Такъ изображено самовластіе женщинъ ярославскимъ моралистомъ; не отсталъ отъ него и вышневолоцкій: "Раздѣлы и непокорность происходятъ отъ своеволія женскаго пола. Лѣтъ 20 назадъ жена жила съ мужемъ, дѣти при отцѣ, братъ съ братомъ, и все было хорошо; а теперь братъ пошелъ на брата, сынъ на отца, жена на мужа, вездѣ суды да тяжбы; все это приноситъ убытки, — тратится даромъ время и расходуются деньги. И все это произошло отъ самовольства женщинъ. 20 лѣтъ назадъ меньше было раздѣловъ, были большія семьи, жили исправно; а теперь подѣлились, изъ хорошихъ доновъ сдѣлали кое-какія лачуги, изъ хорошихъ семей сдѣлались бѣдняками. 20 лѣтъ назадъ женщина помогала мужчинѣ, особенно въ зимнее время, отпуская мужа на заработки. А нынѣ этого нѣтъ: скорѣй увидишь, что мужикъ, пріѣхавши съ работы, помогаетъ женѣ — носитъ дрова, воду, а часто и помои; жена же сидитъ, держа на рукахъ младенца. Часто можно видѣть, что мужъ трудится, хлопочетъ, а жена становитъ чайникъ въ печь и говоритъ: "Ахъ, какъ у меня въ горлѣ-то болитъ, знать я простудилась, « — и мужъ несетъ съ радостью чаю и сахару. „Поправляйся, молъ, жена“. Если же мужъ дерзнетъ ей противорѣчить, жена сейчасъ же бросаетъ дѣтей и мужа, говоря, что съ нимъ жить не будетъ.

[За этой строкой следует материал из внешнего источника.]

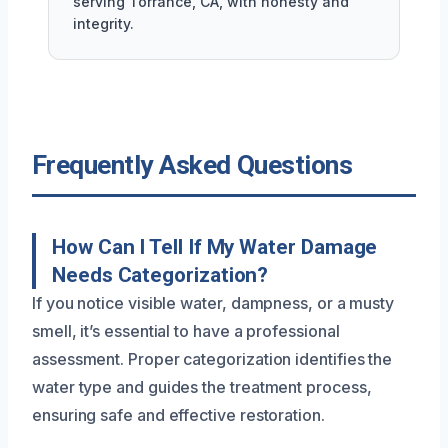
serving Torrance, CA, with honesty and
integrity.
Frequently Asked Questions
How Can I Tell If My Water Damage
Needs Categorization?
If you notice visible water, dampness, or a musty
smell, it’s essential to have a professional
assessment. Proper categorization identifies the
water type and guides the treatment process,
ensuring safe and effective restoration.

И тогда мужчина поневолѣ долженъ терпѣть. 20 лѣтъ назадъ можно было бѣдному у богача попросить въ долгъ, и богачъ вѣрилъ. А нынѣ того уже не стало; напротивъ, если бѣдному удалось какъ-нибудь обмануть богача, то онъ и радуется, и не думаетъ, что впередъ понадобится опять попросить. Богатые со своей стороны стали осторожнѣе, на всѣ долги стали писать письменные договоры и стали требовать проценты; для уплаты же долга стали назначать сроки и, въ случаѣ просрочки, требуютъ порядочной неустойки. Притомъ нужно быть свидѣтелю или росписку засвидѣтельствовать, чтобы можно получить долгъ хоть судебнымъ порядкомъ; а для договорной записи нужно уплатить какъ писцу, такъ свидѣтелю; къ тому же, нужно угощеніе — чай и бутылка водки, — и всѣ эти убытки ложатся на бѣднаго заемщика. Про это и поговори сложилась: бѣдный плачетъ, да подноситъ, — богачъ морщится, да пьетъ» (стр. 77).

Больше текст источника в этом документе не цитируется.